▶

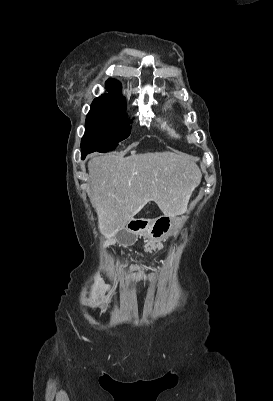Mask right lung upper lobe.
Here are the masks:
<instances>
[{"mask_svg": "<svg viewBox=\"0 0 273 401\" xmlns=\"http://www.w3.org/2000/svg\"><path fill=\"white\" fill-rule=\"evenodd\" d=\"M108 94L95 98L94 103L126 107V100L121 94V84L115 79H108L106 82Z\"/></svg>", "mask_w": 273, "mask_h": 401, "instance_id": "right-lung-upper-lobe-1", "label": "right lung upper lobe"}]
</instances>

◀

EXERCISE DESCRIPTION: Give the records back exactly, with no pictures.

RESPONSE TO THIS TASK:
Mask right lung upper lobe.
Here are the masks:
<instances>
[{"mask_svg": "<svg viewBox=\"0 0 273 401\" xmlns=\"http://www.w3.org/2000/svg\"><path fill=\"white\" fill-rule=\"evenodd\" d=\"M108 94L95 98L94 103L126 107V100L121 94V84L115 79H108L106 82Z\"/></svg>", "mask_w": 273, "mask_h": 401, "instance_id": "right-lung-upper-lobe-1", "label": "right lung upper lobe"}]
</instances>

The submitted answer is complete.